Aleksandra Kaniuka née Rozengarten, born in 1937
Almost nobody knows about my experiences
I was born in Warsaw. We lived at 4 Nowogrodzka Street. My father, Stanisław Rozengarten, worked as the chief accountant in an insurance company. My mother, Irena, operated with her father, Henryk, a shop on Leszno Street manufacturing tapes and ribbons.
Upon the outbreak of the war in September 1939, Father was called up to the army. (From that time on, we knew nothing about him until the fall of 1944 when we learned that he had been in the territories of the USSR in various camps and had miraculously survived.)
Mother and I, on the other hand, remained in Warsaw. When the German authorities issued an order to create a ghetto and declared that all Jews should live in it, we moved there, to Leszno Street.

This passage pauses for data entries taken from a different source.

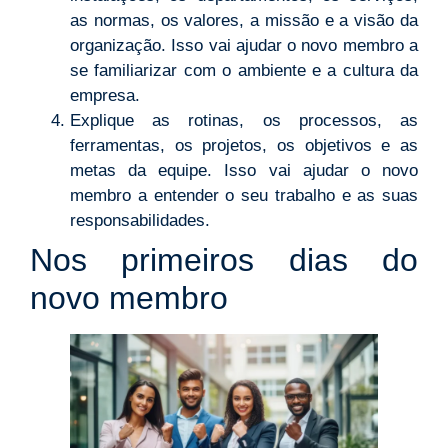
as normas, os valores, a missão e a visão da
organização. Isso vai ajudar o novo membro a
se familiarizar com o ambiente e a cultura da
empresa.
Explique as rotinas, os processos, as
ferramentas, os projetos, os objetivos e as
metas da equipe. Isso vai ajudar o novo
membro a entender o seu trabalho e as suas
responsabilidades.
Nos primeiros dias do
novo membro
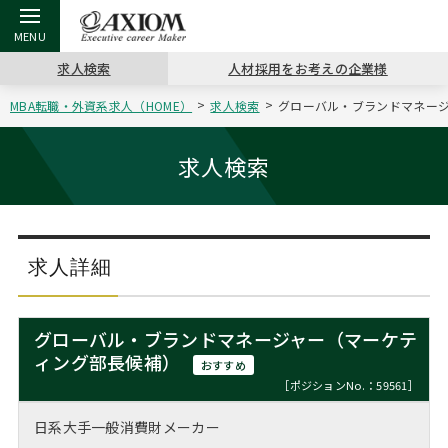
求人検索
人材採用をお考えの企業様
MBA転職・外資系求人（HOME）
求人検索
グローバル・ブランドマネージ
戻る
戻る
戻る
戻る
戻る
戻る
戻る
戻る
戻る
戻る
戻る
アクシアムの特長
キャリア支援 TOP
転職ツール TOP
転職コラム TOP
イベント・セミナー TOP
会社概要 TOP
ミッシ
お申し
キャリア
MBA留
英文レジ
求人検索
サービス案内
キャリアデザイン講座
英文レジュメの書き方
“展”職相談室
ジョブフェア
沿革
コンサ
キャリ
MBAの
日本から
パワー
（最新求人市場動向）
コンサルタントの紹介
職務経歴書の書き方
転職市場の明日をよめ
キャリアデザインセミナー
主なクライアント
代表メ
“展”
転職活
主な10
キーワ
求人詳細
ステージ別アドバイス
日本語履歴書テンプレート
コンサルティングの現場から
海外セミナー
アクセス
“展”
MBA
英文レ
MBAの転職事例
グローバル・ブランドマネージャー（マーケテ
よくある面接Q&A集
転職成功への4つの鍵
キャリアフォーラム
採用情報
ィング部長候補）
おわり
おすすめ
MBAからのFAQ
［ポジションNo.：59561］
外資系／面接攻略のコツ
キャリアに効く一冊
プロ経営者の特別セミナー
パブリシティ
日系大手一般消費財メーカー
MBA留学生数の推移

My grandfather, Ludwik Rozengarten, who later died of typhus, lived together with us. Almost the entire family of my mother also found themselves in the ghetto. After managing to leave the ghetto for the Aryan side (we were smuggled out), we lived in various locations in Warsaw in the homes of various people. I remember that we frequently changed the location where we stayed. Indeed, several times we had to flee from the apartment we occupied. This is what happened in the case of our stay at 15 Targowa Street in Wawer and in the Michalin district.
For a while, I was hidden in the country in Radziwiłłów with Mr. and Mrs. Słomek. I was there with Mrs. Jadwiga Plaskota, who was paid to take care of me. From that period, I remember how my guardian used to kick me out of the house into the forest, ordering me to wait until she came for me because friends were coming to see her. Very frequently, for any reason whatsoever, she would beat me, shouting at me that I was a Jew and that she would go away and leave me.

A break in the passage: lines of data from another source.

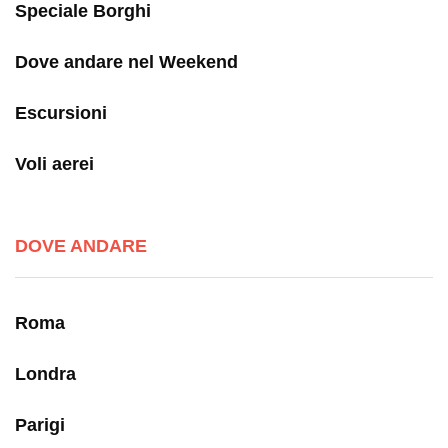
Speciale Borghi
Dove andare nel Weekend
Escursioni
Voli aerei
DOVE ANDARE
Roma
Londra
Parigi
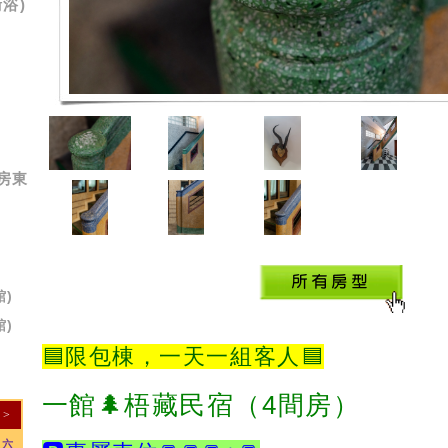
衛浴)
房東
)
)
🟦
限包棟，一天一組客人🟦
一館🌲梧藏民宿（4間房）
>
六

Mother visited me once a week. Because of this guardian, mother had to take me back. I remember the moment when we were driving in an open horse-drawn wagon with wet laundry through the woods to Studzieniec in the Mariański Primeval Forest. It was a chilly November (I don’t remember the year).
Next, I was placed in an orphanage in Śródborów. This orphanage was operated by nuns. I remember my stay in Śródborów as being very sad. After leaving the orphanage, I was from then on with my mother. We continued to hide. Among other places, we lived at 42 Grójecka Street and on Stępińska Street with Mrs. Helena Wojdowa.
We survived the Warsaw Uprising in Miedzeszyn. There, too, my mother quite frequently had to hide me in the basement, fearing people. Unfortunately, my looks did not indicate Slavic descent.
From this period, I recall visits of Soviet soldiers. After they left, my mother’s watch, wedding band, and ring disappeared. I also remember kind gestures by the Soviet soldiers. It was they who cured me of scabies.
This meager amount of details from this nightmarish era is the result of the fact that as a child, little remained in my memory, and my mother never wanted to revisit it.
I do not watch films on the subject of the Nazi occupation, films about the ghetto, or about the Holocaust of the Jewish people. In general, I avoid anything that bears the characteristic of brutality and violence.
Almost nobody knows about my experiences as a Jewish child. I avoid conversations on this subject, and I do not admit to it. I do not suppose that details of my life story are so interesting that they should be published, or am I perhaps wrong?